What, then, can the non-Catholic learn from this book about the Catholic faith? Well, in one sense, nothing, for there can be little real contact of mind between believer and unbeliever. As Father Adam says, “the Catholic of a living faith, and he alone, can make the investigation” (into the nature of Catholicism), and the others, with their ill-will or ignorantia invincibilis or what-not, are self-excluded. Nevertheless, in any objective way, something can be learned, or rather, re-learned, namely, the Hebrew-like pride and exclusiveness of the genuine Catholic mind. When Father Adam writes of the Communion of the Saints, one gets an impression of the Church not so much as a body of thought as of a kind of glorified family bank-a limited company paying enormous dividents, with non-members rigidly excluded from benefits. Here are Father Adam’s words:
The Saints during their mortal life amassed beyond the measure of their duty a store of wealth….this wealth of the Saints is that “treasure of the Church”, that sacred family inheritance, which belongs to all members of the body of Christ, and which is at the service especially of sick and feeble members.
The smallest shareholder draws his bonus on the profits made by Augustine or Aquinas. The point is missed if one forgets that the “family” means the Church and the Church alone; the rest of humanity, stray saints apart, being so much negligible matter, for whome there can be nothing save a slightly rigid pity, for extra ecclesiam nulla salus, and “dogmatic intolerance”, as Father Adam puts it, “is a duty to the infinite truth”. Father Adam allows that non-Catholics of goodwill have been known to exist here and there; but these in reality are Catholics without knowing it, since any virtue that exists outside the Church must be held to have proceeded, “invisibly”, from the Church. And apart from special mercies, which are by no means to be counted on, “all pagans, Jews, heretics and schismatics have forfeited eternal life an dare destined to everlasting fire”.

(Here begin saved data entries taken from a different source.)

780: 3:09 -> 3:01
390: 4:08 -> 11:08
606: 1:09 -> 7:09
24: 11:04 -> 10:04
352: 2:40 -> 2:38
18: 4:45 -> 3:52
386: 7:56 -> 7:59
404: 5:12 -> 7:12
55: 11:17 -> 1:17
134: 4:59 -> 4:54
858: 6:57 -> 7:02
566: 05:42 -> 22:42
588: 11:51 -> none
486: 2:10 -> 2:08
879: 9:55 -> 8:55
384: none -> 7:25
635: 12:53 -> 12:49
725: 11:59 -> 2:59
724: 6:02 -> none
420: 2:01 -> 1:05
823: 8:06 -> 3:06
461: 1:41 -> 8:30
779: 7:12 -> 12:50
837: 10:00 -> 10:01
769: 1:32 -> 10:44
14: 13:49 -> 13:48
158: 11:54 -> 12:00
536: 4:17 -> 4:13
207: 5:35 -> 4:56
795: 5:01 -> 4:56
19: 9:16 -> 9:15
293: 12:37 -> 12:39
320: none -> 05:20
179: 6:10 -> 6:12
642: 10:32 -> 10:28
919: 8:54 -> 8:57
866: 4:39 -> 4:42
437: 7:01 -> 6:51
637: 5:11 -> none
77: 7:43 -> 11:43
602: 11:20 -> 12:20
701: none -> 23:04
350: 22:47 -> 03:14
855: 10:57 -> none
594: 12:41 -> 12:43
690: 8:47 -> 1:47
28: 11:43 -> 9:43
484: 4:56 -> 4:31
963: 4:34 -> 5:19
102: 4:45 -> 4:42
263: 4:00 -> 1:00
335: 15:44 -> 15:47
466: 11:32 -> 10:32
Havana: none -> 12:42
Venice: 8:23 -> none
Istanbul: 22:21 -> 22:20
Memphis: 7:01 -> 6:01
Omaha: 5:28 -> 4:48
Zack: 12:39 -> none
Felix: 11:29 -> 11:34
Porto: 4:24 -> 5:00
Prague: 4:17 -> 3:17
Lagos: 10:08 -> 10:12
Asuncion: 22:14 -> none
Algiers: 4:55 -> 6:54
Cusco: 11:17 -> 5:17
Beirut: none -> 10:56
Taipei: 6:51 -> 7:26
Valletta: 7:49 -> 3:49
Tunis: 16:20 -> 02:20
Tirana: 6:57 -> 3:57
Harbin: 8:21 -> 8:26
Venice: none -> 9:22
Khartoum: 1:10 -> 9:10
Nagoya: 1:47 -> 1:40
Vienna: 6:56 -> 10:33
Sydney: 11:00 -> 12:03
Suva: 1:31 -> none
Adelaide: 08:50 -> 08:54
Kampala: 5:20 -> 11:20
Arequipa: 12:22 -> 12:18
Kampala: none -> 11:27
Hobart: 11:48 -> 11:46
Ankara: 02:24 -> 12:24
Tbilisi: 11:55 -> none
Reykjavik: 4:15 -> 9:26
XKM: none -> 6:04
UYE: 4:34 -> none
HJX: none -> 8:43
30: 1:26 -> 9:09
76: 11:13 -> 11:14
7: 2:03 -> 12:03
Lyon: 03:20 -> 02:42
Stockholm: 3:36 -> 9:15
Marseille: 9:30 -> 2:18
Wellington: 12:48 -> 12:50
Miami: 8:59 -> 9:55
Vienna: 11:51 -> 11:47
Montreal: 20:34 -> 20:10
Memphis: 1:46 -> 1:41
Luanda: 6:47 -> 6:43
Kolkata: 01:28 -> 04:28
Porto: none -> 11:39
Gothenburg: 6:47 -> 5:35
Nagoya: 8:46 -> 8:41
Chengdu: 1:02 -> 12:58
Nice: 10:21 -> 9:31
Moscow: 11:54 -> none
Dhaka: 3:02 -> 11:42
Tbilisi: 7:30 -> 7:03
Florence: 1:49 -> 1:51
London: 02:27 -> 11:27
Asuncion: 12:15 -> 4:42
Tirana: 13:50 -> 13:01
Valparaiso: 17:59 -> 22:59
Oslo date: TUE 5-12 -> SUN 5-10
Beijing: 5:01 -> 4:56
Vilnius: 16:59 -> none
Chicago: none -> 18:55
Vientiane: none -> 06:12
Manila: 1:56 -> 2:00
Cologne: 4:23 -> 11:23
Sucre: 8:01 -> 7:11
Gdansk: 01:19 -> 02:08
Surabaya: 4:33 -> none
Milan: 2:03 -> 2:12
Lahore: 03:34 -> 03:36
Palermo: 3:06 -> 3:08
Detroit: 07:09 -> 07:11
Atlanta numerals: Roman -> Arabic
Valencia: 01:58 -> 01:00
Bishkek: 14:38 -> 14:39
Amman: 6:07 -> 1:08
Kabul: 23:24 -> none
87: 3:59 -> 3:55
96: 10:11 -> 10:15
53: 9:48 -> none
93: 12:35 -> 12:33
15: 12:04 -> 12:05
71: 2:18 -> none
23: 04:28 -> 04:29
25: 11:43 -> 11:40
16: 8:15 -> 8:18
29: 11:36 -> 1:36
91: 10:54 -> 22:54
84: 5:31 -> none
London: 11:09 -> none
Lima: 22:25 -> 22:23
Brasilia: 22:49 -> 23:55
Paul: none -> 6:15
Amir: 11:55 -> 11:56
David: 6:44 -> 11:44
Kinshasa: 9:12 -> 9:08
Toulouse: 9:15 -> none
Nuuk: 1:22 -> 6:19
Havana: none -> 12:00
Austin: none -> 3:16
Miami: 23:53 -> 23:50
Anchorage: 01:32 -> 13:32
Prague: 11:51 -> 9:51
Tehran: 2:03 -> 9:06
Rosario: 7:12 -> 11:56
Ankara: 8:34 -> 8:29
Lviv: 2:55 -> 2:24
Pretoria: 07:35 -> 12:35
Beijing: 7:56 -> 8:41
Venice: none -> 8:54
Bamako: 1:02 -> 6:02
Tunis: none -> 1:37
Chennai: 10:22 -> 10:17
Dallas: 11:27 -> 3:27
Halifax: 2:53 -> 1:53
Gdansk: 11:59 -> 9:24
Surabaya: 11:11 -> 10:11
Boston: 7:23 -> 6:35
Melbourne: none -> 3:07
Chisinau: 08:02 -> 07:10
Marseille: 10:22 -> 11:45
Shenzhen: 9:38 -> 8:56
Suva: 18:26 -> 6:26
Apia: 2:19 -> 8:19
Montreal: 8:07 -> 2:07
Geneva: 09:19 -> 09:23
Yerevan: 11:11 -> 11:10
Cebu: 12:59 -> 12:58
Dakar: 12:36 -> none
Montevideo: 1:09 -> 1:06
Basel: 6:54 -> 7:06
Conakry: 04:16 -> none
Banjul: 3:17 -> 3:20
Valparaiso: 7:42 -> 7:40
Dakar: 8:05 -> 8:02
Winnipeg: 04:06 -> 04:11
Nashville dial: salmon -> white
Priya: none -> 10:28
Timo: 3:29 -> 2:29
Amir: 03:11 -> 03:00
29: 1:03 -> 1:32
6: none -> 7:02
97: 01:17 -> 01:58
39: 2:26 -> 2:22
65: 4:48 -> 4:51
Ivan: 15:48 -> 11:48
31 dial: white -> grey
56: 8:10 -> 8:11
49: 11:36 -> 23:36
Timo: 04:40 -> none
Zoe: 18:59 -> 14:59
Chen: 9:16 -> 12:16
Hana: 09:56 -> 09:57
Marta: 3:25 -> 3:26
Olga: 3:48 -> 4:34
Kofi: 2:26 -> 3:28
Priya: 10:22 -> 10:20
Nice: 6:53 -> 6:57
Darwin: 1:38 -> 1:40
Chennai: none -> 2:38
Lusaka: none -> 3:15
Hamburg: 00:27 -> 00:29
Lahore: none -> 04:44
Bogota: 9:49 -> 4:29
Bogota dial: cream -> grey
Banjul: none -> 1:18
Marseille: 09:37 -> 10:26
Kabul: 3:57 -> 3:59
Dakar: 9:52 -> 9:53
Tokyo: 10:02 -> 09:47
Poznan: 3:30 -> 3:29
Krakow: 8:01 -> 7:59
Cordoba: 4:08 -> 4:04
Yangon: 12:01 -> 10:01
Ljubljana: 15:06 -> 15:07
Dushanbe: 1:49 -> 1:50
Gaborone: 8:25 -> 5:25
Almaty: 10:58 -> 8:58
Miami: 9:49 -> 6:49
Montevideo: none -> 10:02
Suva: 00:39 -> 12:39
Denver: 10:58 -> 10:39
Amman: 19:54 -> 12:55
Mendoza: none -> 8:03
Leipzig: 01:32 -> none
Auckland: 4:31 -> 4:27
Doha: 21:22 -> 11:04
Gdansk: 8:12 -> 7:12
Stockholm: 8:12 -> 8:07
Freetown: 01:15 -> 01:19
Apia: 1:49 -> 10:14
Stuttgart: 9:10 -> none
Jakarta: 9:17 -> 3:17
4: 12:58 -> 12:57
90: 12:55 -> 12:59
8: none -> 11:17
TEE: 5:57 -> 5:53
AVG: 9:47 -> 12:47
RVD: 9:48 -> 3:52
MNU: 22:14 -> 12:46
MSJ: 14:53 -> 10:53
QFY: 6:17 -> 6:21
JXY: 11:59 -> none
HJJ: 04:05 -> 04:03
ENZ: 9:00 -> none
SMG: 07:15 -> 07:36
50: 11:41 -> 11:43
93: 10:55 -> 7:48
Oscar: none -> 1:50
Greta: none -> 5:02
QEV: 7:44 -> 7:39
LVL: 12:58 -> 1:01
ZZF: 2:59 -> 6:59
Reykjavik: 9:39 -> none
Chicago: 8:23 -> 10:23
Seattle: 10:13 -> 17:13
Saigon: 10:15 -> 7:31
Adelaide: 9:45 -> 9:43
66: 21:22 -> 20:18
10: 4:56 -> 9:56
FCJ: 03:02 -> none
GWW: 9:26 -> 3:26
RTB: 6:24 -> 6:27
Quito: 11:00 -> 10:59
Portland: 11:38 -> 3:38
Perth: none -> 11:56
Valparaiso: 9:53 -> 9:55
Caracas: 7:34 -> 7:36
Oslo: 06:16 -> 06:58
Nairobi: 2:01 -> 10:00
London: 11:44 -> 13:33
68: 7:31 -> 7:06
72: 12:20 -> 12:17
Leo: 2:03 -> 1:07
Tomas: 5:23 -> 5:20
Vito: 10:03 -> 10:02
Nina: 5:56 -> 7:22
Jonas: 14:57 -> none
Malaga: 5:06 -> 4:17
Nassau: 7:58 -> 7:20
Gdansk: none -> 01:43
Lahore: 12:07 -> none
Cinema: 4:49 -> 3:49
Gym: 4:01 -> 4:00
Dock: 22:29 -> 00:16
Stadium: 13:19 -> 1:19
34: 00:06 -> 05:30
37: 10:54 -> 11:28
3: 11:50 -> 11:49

This is quite straightforward, and much more impressive than what we get from our English Catholic apologists. These, with their public-school methods of controversy, have given so strong an impression of not being in earnest that hardly a soul in England bothers to hit back at them. Nearly all our anti-clerical feeling is directed at the poor, unoffending old Church of England. If ever a word is raised against Rome, it is only some absurd tale about Jesuit intrigues or babies’ skeletons dug up form the floors of nunneries. Very few people, apart from the Catholics themselves, seem to have grasped that the Church is to be taken seriously. Books of this kind, therefore, written with genuine learning and free from silly-cleverness, are of great value.